Sleep
Page 17
“So what was it?” Julia says. “Computer games the whole weekend?”
Marcus shoots him a look.
“We did some other stuff. Movies and things.”
It is only when Marcus is gone that David wonders at the foolish risk he has taken, not just with his son’s safety but with his own access to him. He was merely pandering to him, perhaps, risking everything just for the sake of winning him over. Was trying to cast what they did as some sort of rite of passage when maybe all he was passing on was his own darkness.
What matters now is that the weekend not turn into just one more false start. That he keep his resolutions to spend more time with the boy, to be the father Marcus needs, the one he has always wanted to be.
Then the next morning there is a knock at his door in the dark of pre-dawn and every resolution gives way.
This is how it goes between them: she shows up at his door in the lengthening dark of early morning and they fuck. They don’t talk about what they are doing or what it means, don’t make declarations or plans. There is only the stink of their bodies, of their heat, their sweat, the need that rises in him the instant he hears her knock.
Always, at the door, that last look over her shoulder.
“He can’t ever know. Not ever. It would kill him.”
What he hears, though, what he sees in her eyes, is, “kill me.”

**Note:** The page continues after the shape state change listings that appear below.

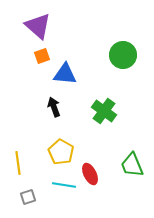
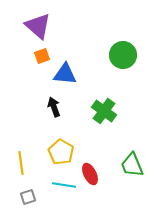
yellow line: moved 3 px right
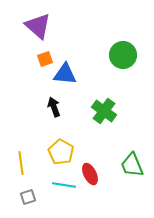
orange square: moved 3 px right, 3 px down
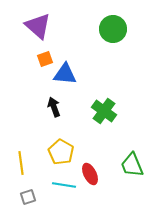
green circle: moved 10 px left, 26 px up
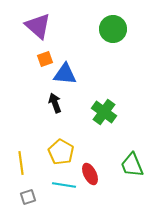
black arrow: moved 1 px right, 4 px up
green cross: moved 1 px down
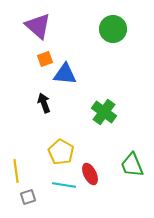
black arrow: moved 11 px left
yellow line: moved 5 px left, 8 px down
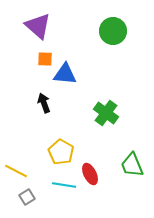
green circle: moved 2 px down
orange square: rotated 21 degrees clockwise
green cross: moved 2 px right, 1 px down
yellow line: rotated 55 degrees counterclockwise
gray square: moved 1 px left; rotated 14 degrees counterclockwise
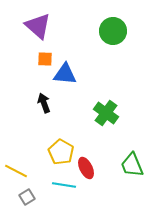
red ellipse: moved 4 px left, 6 px up
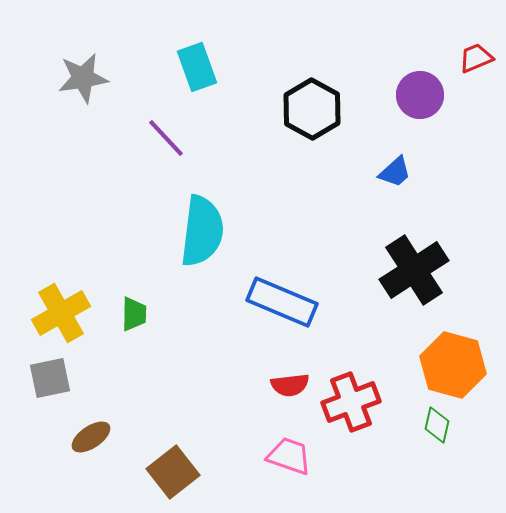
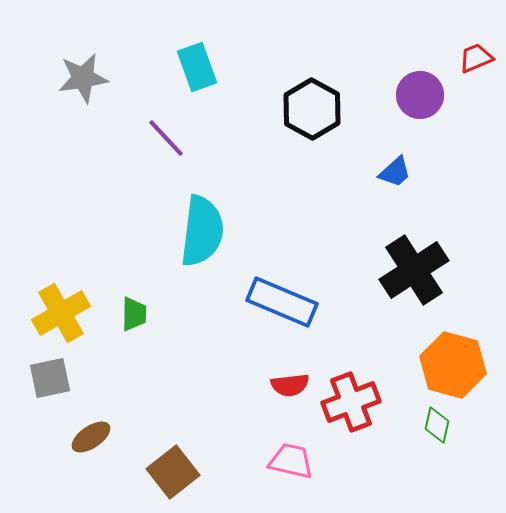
pink trapezoid: moved 2 px right, 5 px down; rotated 6 degrees counterclockwise
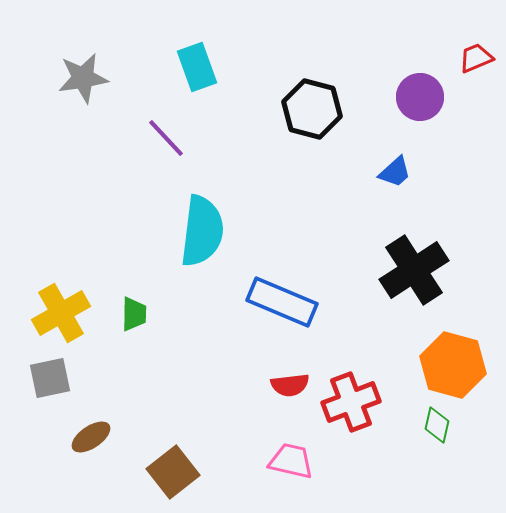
purple circle: moved 2 px down
black hexagon: rotated 14 degrees counterclockwise
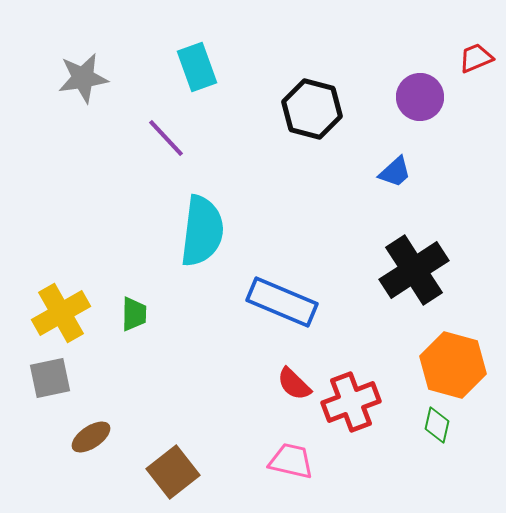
red semicircle: moved 4 px right, 1 px up; rotated 51 degrees clockwise
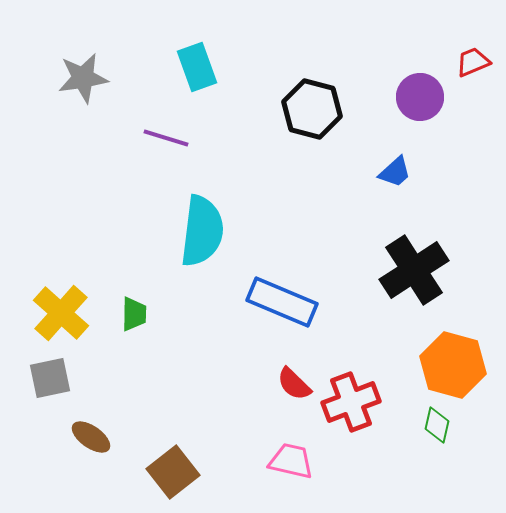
red trapezoid: moved 3 px left, 4 px down
purple line: rotated 30 degrees counterclockwise
yellow cross: rotated 18 degrees counterclockwise
brown ellipse: rotated 69 degrees clockwise
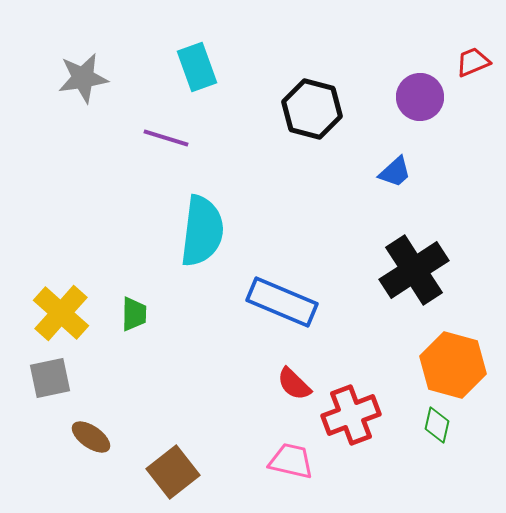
red cross: moved 13 px down
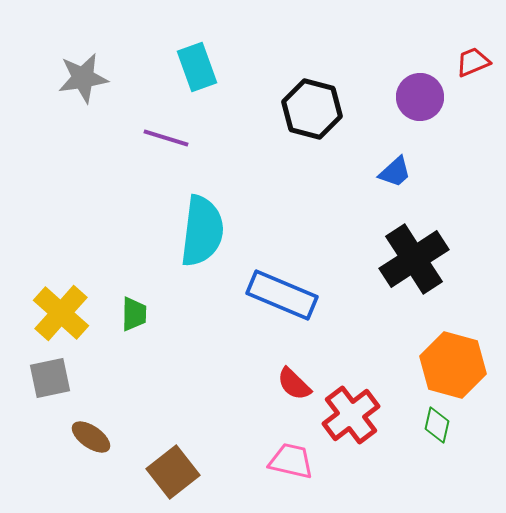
black cross: moved 11 px up
blue rectangle: moved 7 px up
red cross: rotated 16 degrees counterclockwise
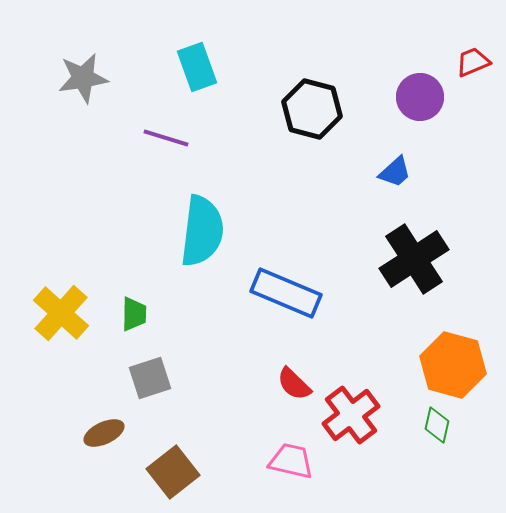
blue rectangle: moved 4 px right, 2 px up
gray square: moved 100 px right; rotated 6 degrees counterclockwise
brown ellipse: moved 13 px right, 4 px up; rotated 60 degrees counterclockwise
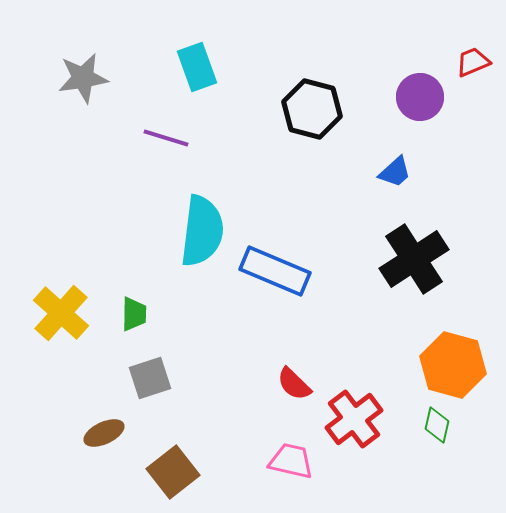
blue rectangle: moved 11 px left, 22 px up
red cross: moved 3 px right, 4 px down
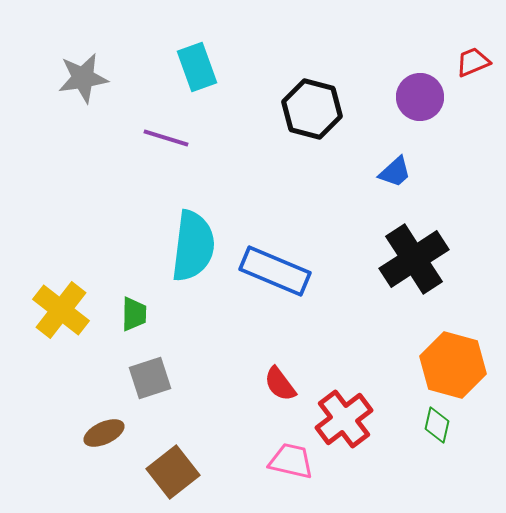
cyan semicircle: moved 9 px left, 15 px down
yellow cross: moved 3 px up; rotated 4 degrees counterclockwise
red semicircle: moved 14 px left; rotated 9 degrees clockwise
red cross: moved 10 px left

She likes him to hurt her. He doesn’t see this at first, not even after all the internet smut he has consumed across the whole gamut of depravity and perversion. But then slowly he gathers that the fear, for her, is the point, not that it isn’t real but that it is her addiction somehow, what she can’t resist. There are no rules or safe words in this, no sense of a game they can step out of, and yet it is still a game, a way of reopening a wound again and again.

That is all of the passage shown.